__ASSIGNMENT__
Exact transcription begins at the first line of the material below and ends with the line holding "In Hotel offers"; pictures are skipped.

__EXTRACTED RECORDS__

------------------------------------------------

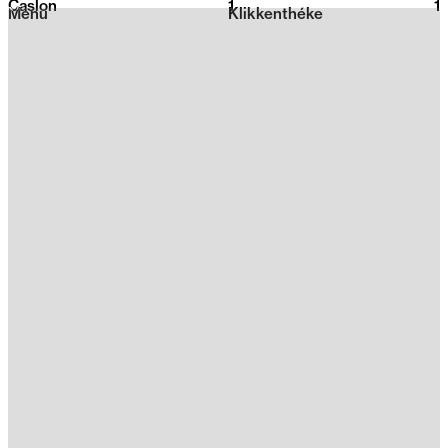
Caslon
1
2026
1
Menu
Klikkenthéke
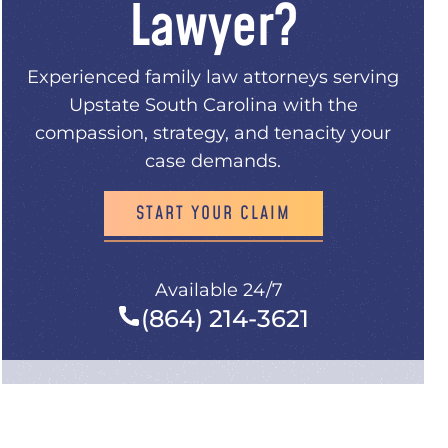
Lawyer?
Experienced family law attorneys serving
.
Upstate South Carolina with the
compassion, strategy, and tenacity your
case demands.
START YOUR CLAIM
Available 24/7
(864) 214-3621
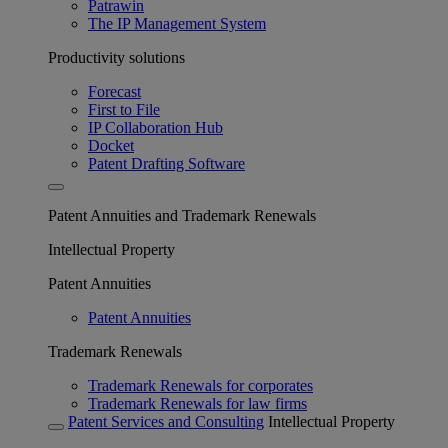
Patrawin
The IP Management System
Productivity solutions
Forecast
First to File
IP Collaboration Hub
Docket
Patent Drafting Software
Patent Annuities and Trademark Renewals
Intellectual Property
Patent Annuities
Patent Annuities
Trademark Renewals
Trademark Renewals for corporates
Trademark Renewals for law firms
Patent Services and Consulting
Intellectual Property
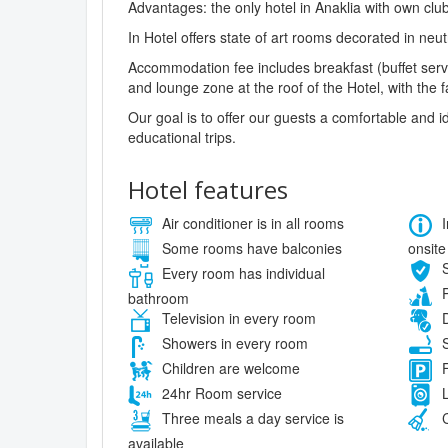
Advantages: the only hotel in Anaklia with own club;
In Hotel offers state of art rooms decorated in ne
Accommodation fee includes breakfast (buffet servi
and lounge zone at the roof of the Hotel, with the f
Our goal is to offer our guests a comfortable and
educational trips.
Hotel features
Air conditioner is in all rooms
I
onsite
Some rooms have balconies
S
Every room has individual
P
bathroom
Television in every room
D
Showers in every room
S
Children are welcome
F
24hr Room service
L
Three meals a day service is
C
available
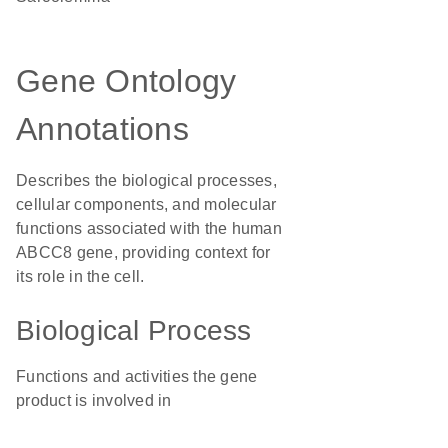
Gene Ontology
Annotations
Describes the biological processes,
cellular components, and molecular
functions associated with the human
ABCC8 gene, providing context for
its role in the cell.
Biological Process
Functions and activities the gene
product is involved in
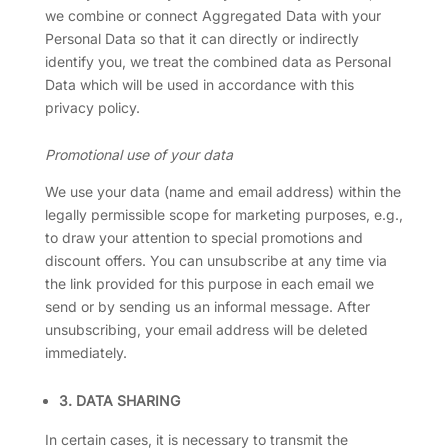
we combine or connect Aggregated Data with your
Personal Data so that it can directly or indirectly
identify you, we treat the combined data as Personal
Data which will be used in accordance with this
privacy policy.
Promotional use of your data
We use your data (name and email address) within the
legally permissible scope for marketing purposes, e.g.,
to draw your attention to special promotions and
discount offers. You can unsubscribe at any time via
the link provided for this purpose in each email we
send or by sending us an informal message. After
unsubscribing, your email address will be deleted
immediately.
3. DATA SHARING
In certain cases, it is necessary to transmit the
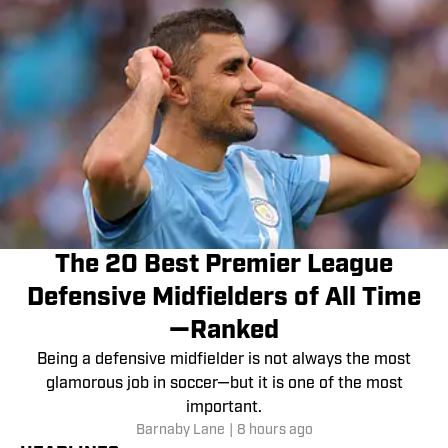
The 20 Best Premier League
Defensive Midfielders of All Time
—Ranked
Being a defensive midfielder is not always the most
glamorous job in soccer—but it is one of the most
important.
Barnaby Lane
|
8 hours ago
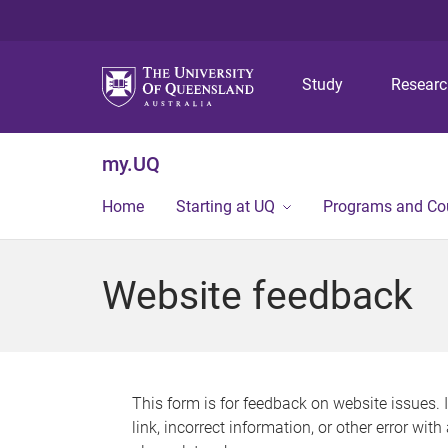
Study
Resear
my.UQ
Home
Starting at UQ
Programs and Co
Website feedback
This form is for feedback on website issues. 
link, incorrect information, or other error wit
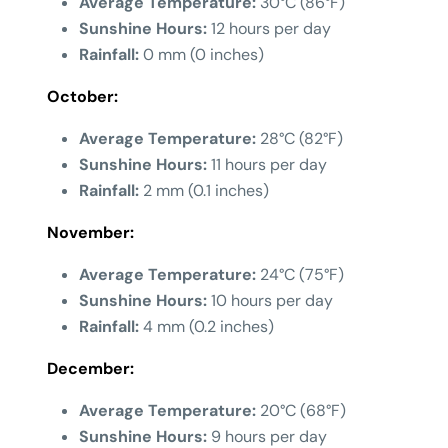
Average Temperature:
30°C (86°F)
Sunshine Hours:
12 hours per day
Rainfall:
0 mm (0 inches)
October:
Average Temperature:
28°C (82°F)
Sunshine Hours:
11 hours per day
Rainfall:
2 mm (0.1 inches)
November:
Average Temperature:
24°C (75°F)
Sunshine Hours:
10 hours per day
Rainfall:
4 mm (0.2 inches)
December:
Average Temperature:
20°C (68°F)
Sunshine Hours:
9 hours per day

------------------------------------------------

__TASK OUTPUT__
Caslon
1
2026
1
Menu
Klikkenthéke
Lawyer?
Experienced family law attorneys serving
.
Upstate South Carolina with the
compassion, strategy, and tenacity your
case demands.
START YOUR CLAIM
Available 24/7
(864) 214-3621
Patrawin
The IP Management System
Productivity solutions
Forecast
First to File
IP Collaboration Hub
Docket
Patent Drafting Software
Patent Annuities and Trademark Renewals
Intellectual Property
Patent Annuities
Patent Annuities
Trademark Renewals
Trademark Renewals for corporates
Trademark Renewals for law firms
Patent Services and Consulting
Intellectual Property
Advantages: the only hotel in Anaklia with own club;
In Hotel offers state of art rooms decorated in ne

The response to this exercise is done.